Ni siquiera en las comedias clásicas se ha valorado del todo las
posibilidades que ofrece el género. Se ha hecho costumbre hacer la vista
gorda ante muchos pecados en la obra de Sturges o Cukor, mientras que se
niega toda posibilidad de brillantez dentro del panorama cómico actual,
empalagosamente hegemonizado por el cine estadounidense. Y cuando del riñón
de la industria del Gran Hemano surge una comedia digna se la despacha sin
remordimientos al saco de la mediocridad, sistemáticamente. Esto comporta
poco riesgo: criticar películas firmadas por directores sin trayectoria en
un género clásico, en el que siempre se pueden encontrar referentes con los
que trazar comparaciones (odiosas). Más triste aun es constatar cómo
comparten una misma bolsa –la de la basura– comedias de situación con
comedias de gestos, muecas, gimnasia facial y groserías llanas.Hay, pese
a todo, una comedia que mira hacia su tradición con la intención de
entretener al espectador en dos niveles: disfrute instantáneo y reflexión
posterior. Es el caso de casi todo el cine de Woody Allen desde hace quince
o veinte años, algunas de las películas dirigidas por Joel Coen o las
escasas comedias francesas que esquivan las tentaciones populistas (es el
caso de El gusto de los otros, candidata al Oscar). No era el caso,
en cambio, de las películas de Neil LaBute, responsable de En compañía de
los hombres y Tus amigos y vecinos, títulos que fueron definidos
como ejemplos del cineasta americano con voluntad de declararse "autor" a la
europea.
La tercera película de LaBute sirve de crítica a la alienación provocada
por la televisión en la sociedad occidental. Hasta aquí, nada nuevo. El
acierto tiene que ver con la confrontación de dos clases de locura: por un
lado está la de la protagonista, una camarera llamada Betty (impresionante
Renée Zellweger) que esconde sus frustraciones en su veneración de una
telenovela, y que tras la traumatizante muerte de su marido parte en busca
de su héroe catódico; por el otro está la locura de su perseguidor, un
veterano liquidador encarnado por Morgan Freeman que, próximo a jubilarse,
se lamenta por los cambios de valores entre su generación y la siguiente, lo
que lo conduce a proyectar todas sus ilusiones en Betty.

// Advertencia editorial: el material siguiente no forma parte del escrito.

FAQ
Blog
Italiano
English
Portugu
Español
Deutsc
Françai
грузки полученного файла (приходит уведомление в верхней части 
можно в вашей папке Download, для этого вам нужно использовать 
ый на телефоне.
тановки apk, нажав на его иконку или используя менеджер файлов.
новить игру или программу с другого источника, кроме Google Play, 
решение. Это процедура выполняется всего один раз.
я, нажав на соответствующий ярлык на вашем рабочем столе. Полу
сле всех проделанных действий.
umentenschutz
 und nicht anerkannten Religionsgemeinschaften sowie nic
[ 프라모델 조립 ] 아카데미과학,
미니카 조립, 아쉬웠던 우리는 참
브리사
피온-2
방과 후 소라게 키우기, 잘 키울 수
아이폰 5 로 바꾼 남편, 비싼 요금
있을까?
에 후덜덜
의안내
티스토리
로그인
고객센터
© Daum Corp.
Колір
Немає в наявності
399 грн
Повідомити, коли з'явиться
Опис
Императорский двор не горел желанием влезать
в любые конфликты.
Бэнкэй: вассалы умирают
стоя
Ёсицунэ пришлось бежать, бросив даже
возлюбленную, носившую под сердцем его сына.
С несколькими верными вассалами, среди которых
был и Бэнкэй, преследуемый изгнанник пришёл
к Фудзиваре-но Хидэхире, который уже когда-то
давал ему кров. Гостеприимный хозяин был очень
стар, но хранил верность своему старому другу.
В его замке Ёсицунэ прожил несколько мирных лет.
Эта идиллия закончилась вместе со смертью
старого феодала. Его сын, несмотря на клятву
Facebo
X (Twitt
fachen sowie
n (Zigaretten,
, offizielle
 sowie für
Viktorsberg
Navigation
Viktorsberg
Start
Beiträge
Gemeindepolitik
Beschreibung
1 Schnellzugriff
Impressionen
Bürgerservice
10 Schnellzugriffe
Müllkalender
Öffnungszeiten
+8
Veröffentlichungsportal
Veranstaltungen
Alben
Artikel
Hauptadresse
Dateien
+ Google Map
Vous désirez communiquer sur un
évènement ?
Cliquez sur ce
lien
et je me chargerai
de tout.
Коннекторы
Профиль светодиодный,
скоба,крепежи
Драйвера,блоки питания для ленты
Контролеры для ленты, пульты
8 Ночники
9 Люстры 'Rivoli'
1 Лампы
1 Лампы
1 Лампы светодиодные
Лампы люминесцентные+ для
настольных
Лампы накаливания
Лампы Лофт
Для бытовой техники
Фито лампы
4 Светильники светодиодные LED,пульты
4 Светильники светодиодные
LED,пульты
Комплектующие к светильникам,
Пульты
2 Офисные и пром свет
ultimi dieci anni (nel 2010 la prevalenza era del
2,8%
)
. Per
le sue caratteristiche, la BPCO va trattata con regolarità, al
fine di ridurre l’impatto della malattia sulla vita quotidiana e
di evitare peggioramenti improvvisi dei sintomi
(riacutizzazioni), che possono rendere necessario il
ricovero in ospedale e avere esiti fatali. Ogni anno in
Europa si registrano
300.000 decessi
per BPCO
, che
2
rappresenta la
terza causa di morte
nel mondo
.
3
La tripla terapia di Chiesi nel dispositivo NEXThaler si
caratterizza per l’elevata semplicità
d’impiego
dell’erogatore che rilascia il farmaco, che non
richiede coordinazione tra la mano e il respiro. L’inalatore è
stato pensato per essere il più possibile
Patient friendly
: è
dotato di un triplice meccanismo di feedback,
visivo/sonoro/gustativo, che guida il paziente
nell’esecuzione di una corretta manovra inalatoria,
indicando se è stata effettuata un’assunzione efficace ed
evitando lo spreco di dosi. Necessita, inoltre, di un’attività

Nurse Betty parte de un guión que, por primera vez, no fue escrito
por LaBute. La historia, gracias a ello, tiende a huir de la verosimilitud.
Y el argumento, en cierto punto, se emancipa claramente de aquello que
tenemos por realidad. Pero se trata de una comedia, de una buena
comedia norteamericana que no escatima homenajes a un subgénero banalizado
por las comedias "románticas" contemporáneas: la screwball comedy, la
comedia loca de los años treinta y cuarenta. Esa despreocupación por la
realidad, que tan bien encaja con las intenciones de la trama, la convierte
en heredera de esos maravillosos ejercicios de inverosimilitud premeditada
que fueron las comedias de Cary Grant o Carole Lombard hace tanto tiempo. No
es este el único dato que apunta a épocas pretéritas: la propia Betty, un
ser candoroso, encantador y patético a la vez, retoma a los "bobos
simpáticos" que protagonizaban las películas de Capra o Hawks. Y suma a esta
influencia la de su obsesión por un actor famoso como evidencia de su
incapacidad para discernir realidad y ficción, una constante que encontramos
en títulos recientes como Todo por un sueño (Gus Van Sant, 1995), en
clásicos como El jeque blanco (Federico Fellini, 1952) e incluso más
allá, desde todo punto de vista, en el Quijote.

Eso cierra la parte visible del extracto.